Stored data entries

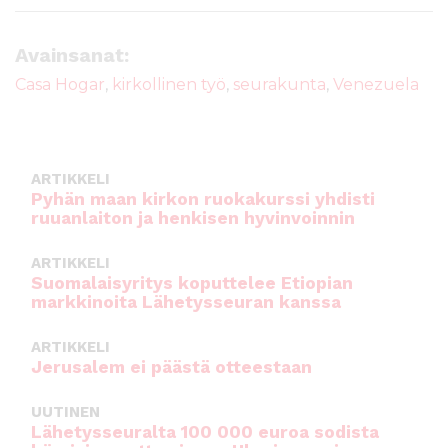
c
it
ai
a
e
te
l
ts
Avainsanat:
b
r
A
Casa Hogar
,
kirkollinen työ
,
seurakunta
,
Venezuela
o
p
o
p
k
ARTIKKELI
Pyhän maan kirkon ruokakurssi yhdisti
ruuanlaiton ja henkisen hyvinvoinnin
ARTIKKELI
Suomalaisyritys koputtelee Etiopian
markkinoita Lähetysseuran kanssa
ARTIKKELI
Jerusalem ei päästä otteestaan
UUTINEN
Lähetysseuralta 100 000 euroa sodista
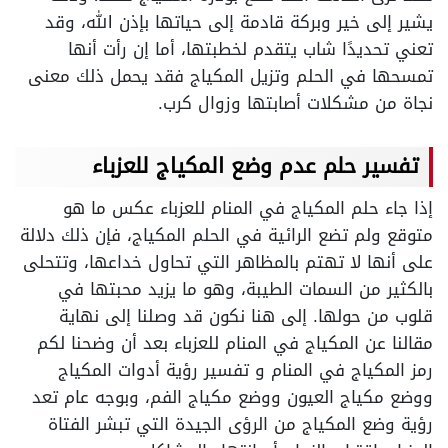
يشير إلى خير وبركة قادمة إلى حياتها بإذن الله، وقد
تعني تحديدًا شاب يتقدم لخطبتها، أما إن رأت أنها
تمسحها في الحلم وتزيل المكياج فقد يحمل ذلك معنى
نجاة من مشكلات أصابتها وزوال كرب.
تفسير حلم عدم وضع المكياج للعزباء
إذا جاء حلم المكياج في المنام للعزباء عكس ما هو
متوقع ولم تضع الرائية في الحلم المكياج، فإن ذلك دلالة
على أنها لا تهتم بالمظاهر التي تحاول خداعها، وتتحلى
بالكثير من السمات الطيبة، وهو ما يزيد محبتها في
قلوب من حولها. إلى هنا نكون قد وصلنا إلى نهاية
مقالنا عن المكياج في المنام للعزباء بعد أن وضحنا لكم
رمز المكياج في المنام و تفسير رؤية أدوات المكياج
ووضع مكياج العيون ووضع مكياج الفم، وبوجه عام تعد
رؤية وضع المكياج من الرؤى الجيدة التي تبشر الفتاة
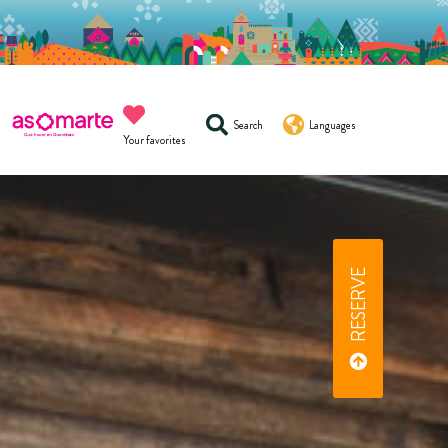
Search
Languages
Your favorites
RESERVE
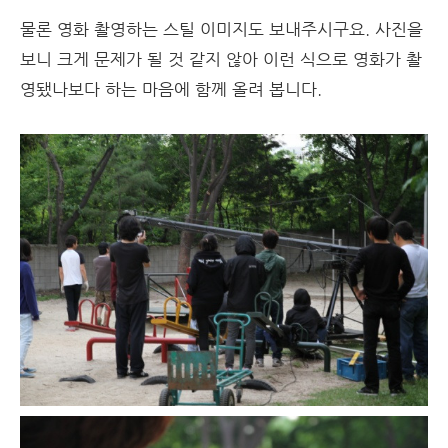
물론 영화 촬영하는 스틸 이미지도 보내주시구요. 사진을
보니 크게 문제가 될 것 같지 않아 이런 식으로 영화가 촬
영됐나보다 하는 마음에 함께 올려 봅니다.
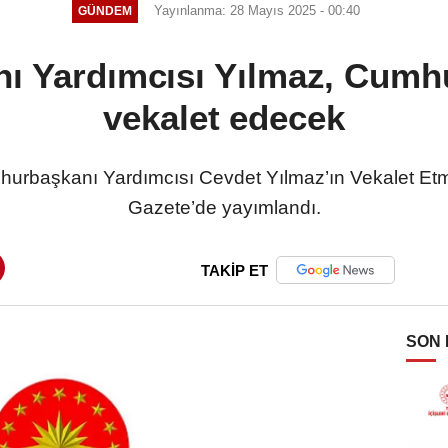
Yayınlanma: 28 Mayıs 2025 - 00:40
GÜNDEM
 Yardımcısı Yılmaz, Cumh
vekalet edecek
urbaşkanı Yardımcısı Cevdet Yılmaz’ın Vekalet Etm
Gazete’de yayımlandı.
TAKİP ET
SON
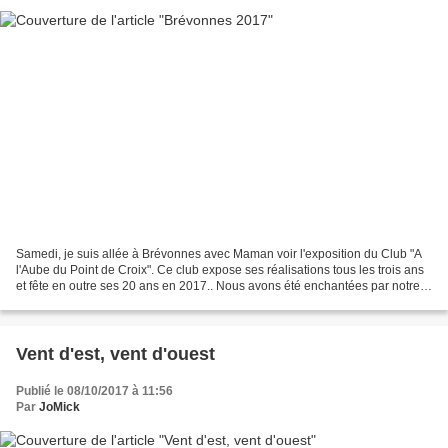
Samedi, je suis allée à Brévonnes avec Maman voir l'exposition du Club "A
l'Aube du Point de Croix". Ce club expose ses réalisations tous les trois ans
et fête en outre ses 20 ans en 2017.. Nous avons été enchantées par notre
visite. Vous trouverez ici...
Vent d'est, vent d'ouest
Publié le 08/10/2017 à 11:56
Par
JoMick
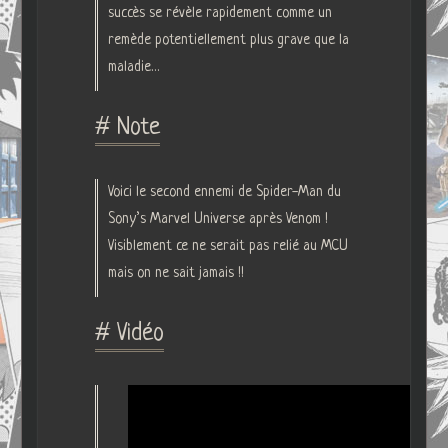
succès se révèle rapidement comme un
remède potentiellement plus grave que la
maladie…
# Note
Voici le second ennemi de Spider-Man du
Sony’s Marvel Universe après Venom !
Visiblement ce ne serait pas relié au MCU
mais on ne sait jamais !!
# Vidéo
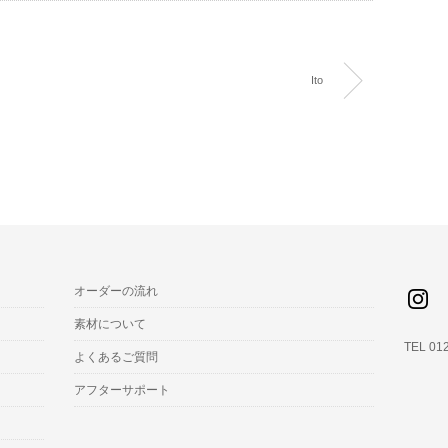
Ito
オーダーの流れ
素材について
TEL 01
よくあるご質問
アフターサポート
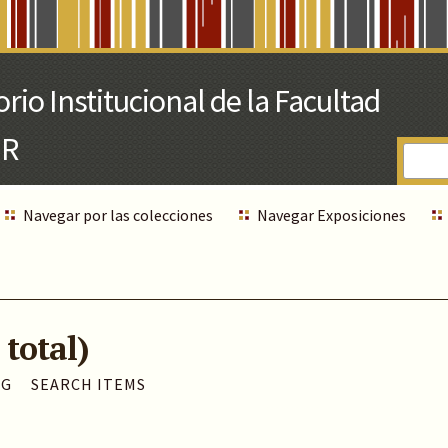
Navegar por las colecciones
Navegar Exposiciones
 total)
AG
SEARCH ITEMS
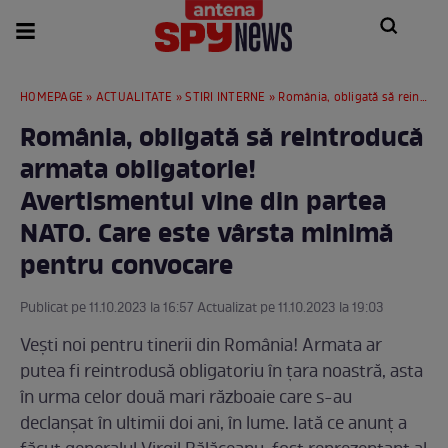
HOMEPAGE
»
ACTUALITATE
»
STIRI INTERNE
» România, obligată să reintroducă armata obligatorie! Avertismentul vine din partea NATO. Care este vârsta minimă pentru convocare
România, obligată să reintroducă
armata obligatorie!
Avertismentul vine din partea
NATO. Care este vârsta minimă
pentru convocare
Publicat pe 11.10.2023 la 16:57 Actualizat pe 11.10.2023 la 19:03
Vești noi pentru tinerii din România! Armata ar
putea fi reintrodusă obligatoriu în țara noastră, asta
în urma celor două mari războaie care s-au
declanșat în ultimii doi ani, în lume. Iată ce anunț a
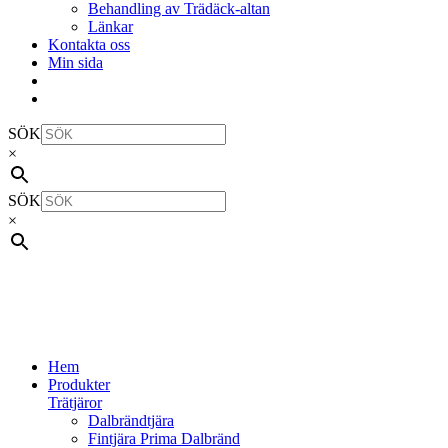
Behandling av Trädäck-altan
Länkar
Kontakta oss
Min sida
SÖK
×
SÖK
×
Hem
Produkter
Trätjäror
Dalbrändtjära
Fintjära Prima Dalbränd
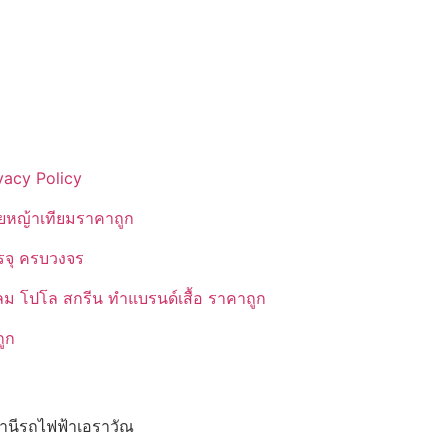
vacy Policy
ยหญ้าเทียมราคาถูก
รรจุ ครบวงจร
ลม โปโล สกรีน ทำแบรนด์เสื้อ ราคาถูก
ูก
นีรถไฟฟ้าเอราวัณ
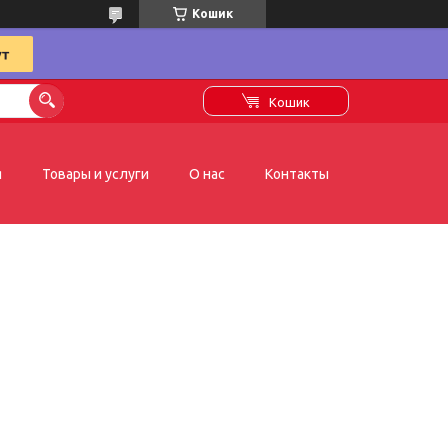
Кошик
Кошик
я
Товары и услуги
О нас
Контакты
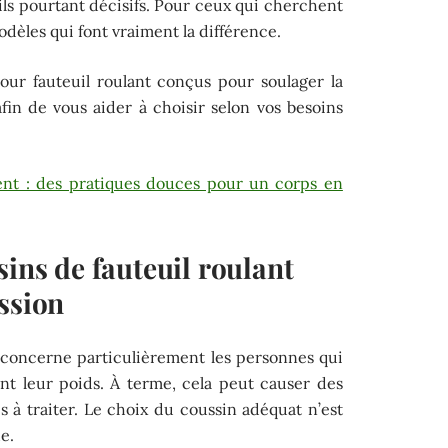
ils pourtant décisifs. Pour ceux qui cherchent
modèles qui font vraiment la différence.
our fauteuil roulant conçus pour soulager la
afin de vous aider à choisir selon vos besoins
nt : des pratiques douces pour un corps en
sins de fauteuil roulant
ssion
 concerne particulièrement les personnes qui
nt leur poids. À terme, cela peut causer des
les à traiter. Le choix du coussin adéquat n’est
e.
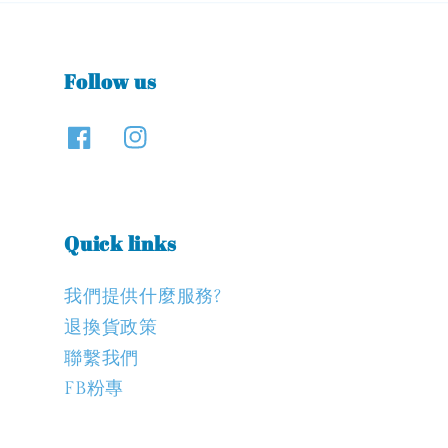
Follow us
Quick links
我們提供什麼服務?
退換貨政策
聯繫我們
FB粉專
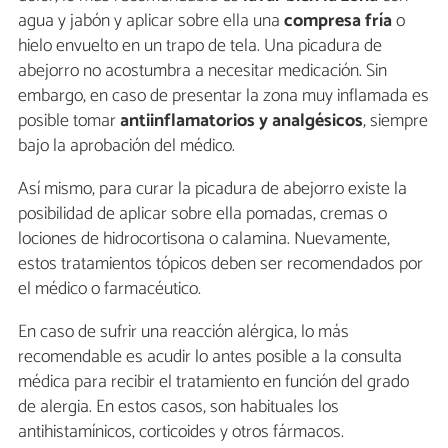
agua y jabón y aplicar sobre ella una
compresa fría
o
hielo envuelto en un trapo de tela. Una picadura de
abejorro no acostumbra a necesitar medicación. Sin
embargo, en caso de presentar la zona muy inflamada es
posible tomar
antiinflamatorios y analgésicos
, siempre
bajo la aprobación del médico.
Así mismo, para curar la picadura de abejorro existe la
posibilidad de aplicar sobre ella pomadas, cremas o
lociones de hidrocortisona o calamina. Nuevamente,
estos tratamientos tópicos deben ser recomendados por
el médico o farmacéutico.
En caso de sufrir una reacción alérgica, lo más
recomendable es acudir lo antes posible a la consulta
médica para recibir el tratamiento en función del grado
de alergia. En estos casos, son habituales los
antihistamínicos, corticoides y otros fármacos.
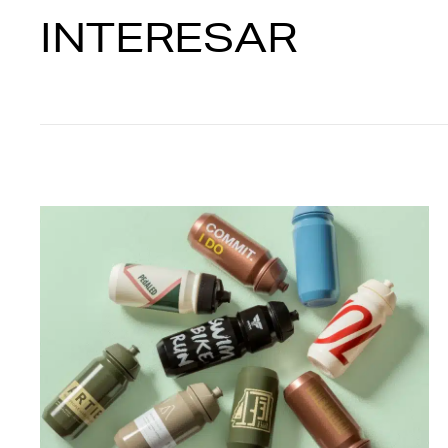
INTERESAR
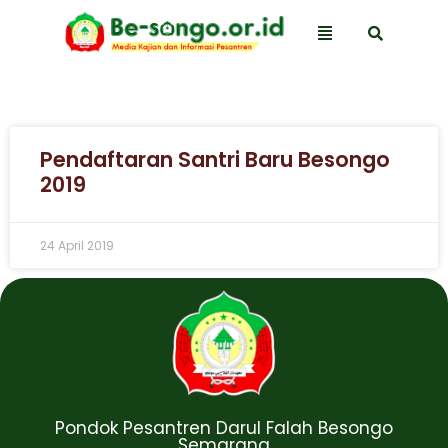
Pendaftaran Santri Baru Besongo
2019
24 April 2019
Pondok Pesantren Darul Falah Besongo
Semarang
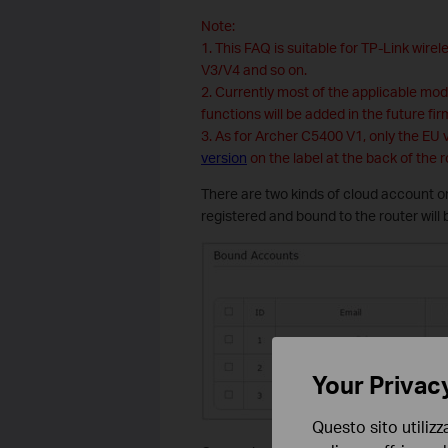
Note:
1. This FAQ is suitable for TP-Link wire
V3/V4 and so on.
2. Currently most of the applicable mod
functions will be added in the future fi
3. As for Archer C5400 V1, only the EU
version
on the label at the back of the r
There are two kinds of cloud account on
registered and bound to the router wil
Your Privac
Questo sito utilizz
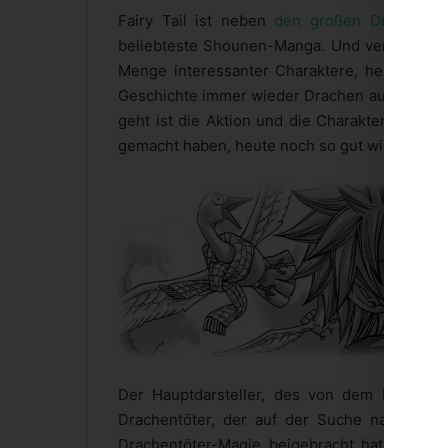
Fairy Tail ist neben
den großen Drei
Mang
beliebteste Shounen-Manga. Und verwunderlich
Menge interessanter Charaktere, heiße Jun
Geschichte immer wieder Drachen auf. Auch we
geht ist die Aktion und die Charaktere, die 
gemacht haben, heute noch so gut wie schon 
Der Hauptdarsteller, des von dem Mangaka
Drachentöter, der auf der Suche nach dem
Drachentöter-Magie beigebracht hat und de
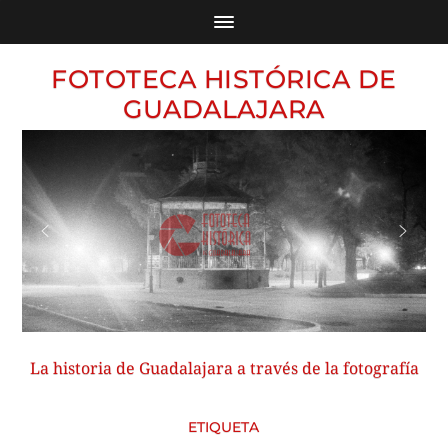
FOTOTECA HISTÓRICA DE
GUADALAJARA
La historia de Guadalajara a través de la fotografía
ETIQUETA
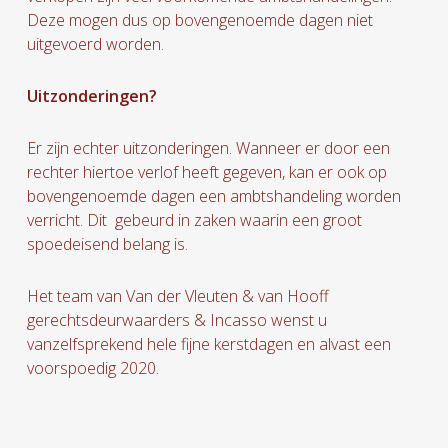
Deze mogen dus op bovengenoemde dagen niet
uitgevoerd worden.
Uitzonderingen?
Er zijn echter uitzonderingen. Wanneer er door een
rechter hiertoe verlof heeft gegeven, kan er ook op
bovengenoemde dagen een ambtshandeling worden
verricht. Dit gebeurd in zaken waarin een groot
spoedeisend belang is.
Het team van Van der Vleuten & van Hooff
gerechtsdeurwaarders & Incasso wenst u
vanzelfsprekend hele fijne kerstdagen en alvast een
voorspoedig 2020.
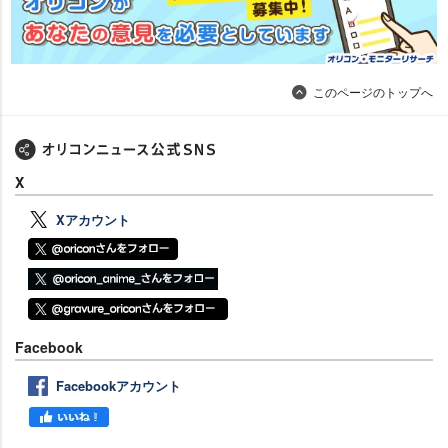
このページのトップへ
X
Xアカウント
Facebook
Facebookアカウント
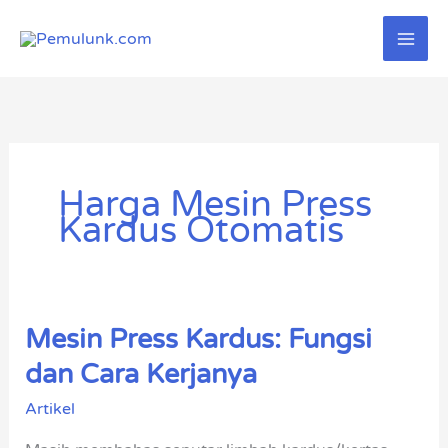
Lewati
ke
konten
Harga Mesin Press
Kardus Otomatis
Mesin Press Kardus: Fungsi
Mesin
Press
dan Cara Kerjanya
Kardus:
Artikel
Fungsi
dan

> [ASSIGNMENT]
The result should be an exact copy of only the lines above from the one that holds "remède potentiellement plus grave que la" through the one that holds "abejorro no acostumbra", both ends included, without pictures.

> [RESPONSE]
remède potentiellement plus grave que la
maladie…
# Note
Voici le second ennemi de Spider-Man du
Sony’s Marvel Universe après Venom !
Visiblement ce ne serait pas relié au MCU
mais on ne sait jamais !!
# Vidéo
Ito
オーダーの流れ
素材について
TEL 01
よくあるご質問
アフターサポート
Navegar por las colecciones
Navegar Exposiciones
 total)
AG
SEARCH ITEMS
HOMEPAGE
»
ACTUALITATE
»
STIRI INTERNE
» România, obligată să reintroducă armata obligatorie! Avertismentul vine din partea NATO. Care este vârsta minimă pentru convocare
România, obligată să reintroducă
armata obligatorie!
Avertismentul vine din partea
NATO. Care este vârsta minimă
pentru convocare
Publicat pe 11.10.2023 la 16:57 Actualizat pe 11.10.2023 la 19:03
Vești noi pentru tinerii din România! Armata ar
putea fi reintrodusă obligatoriu în țara noastră, asta
în urma celor două mari războaie care s-au
declanșat în ultimii doi ani, în lume. Iată ce anunț a
Behandling av Trädäck-altan
Länkar
Kontakta oss
Min sida
SÖK
×
SÖK
×
Hem
Produkter
Trätjäror
Dalbrändtjära
Fintjära Prima Dalbränd
vacy Policy
ยหญ้าเทียมราคาถูก
รรจุ ครบวงจร
ลม โปโล สกรีน ทำแบรนด์เสื้อ ราคาถูก
ูก
นีรถไฟฟ้าเอราวัณ
Кошик
Кошик
я
Товары и услуги
О нас
Контакты
ils pourtant décisifs. Pour ceux qui cherchent
modèles qui font vraiment la différence.
our fauteuil roulant conçus pour soulager la
afin de vous aider à choisir selon vos besoins
nt : des pratiques douces pour un corps en
sins de fauteuil roulant
ssion
 concerne particulièrement les personnes qui
nt leur poids. À terme, cela peut causer des
les à traiter. Le choix du coussin adéquat n’est
e.
Follow us
Quick links
我們提供什麼服務?
退換貨政策
聯繫我們
FB粉專
agua y jabón y aplicar sobre ella una
compresa fría
o
hielo envuelto en un trapo de tela. Una picadura de
abejorro no acostumbra a necesitar medicación. Sin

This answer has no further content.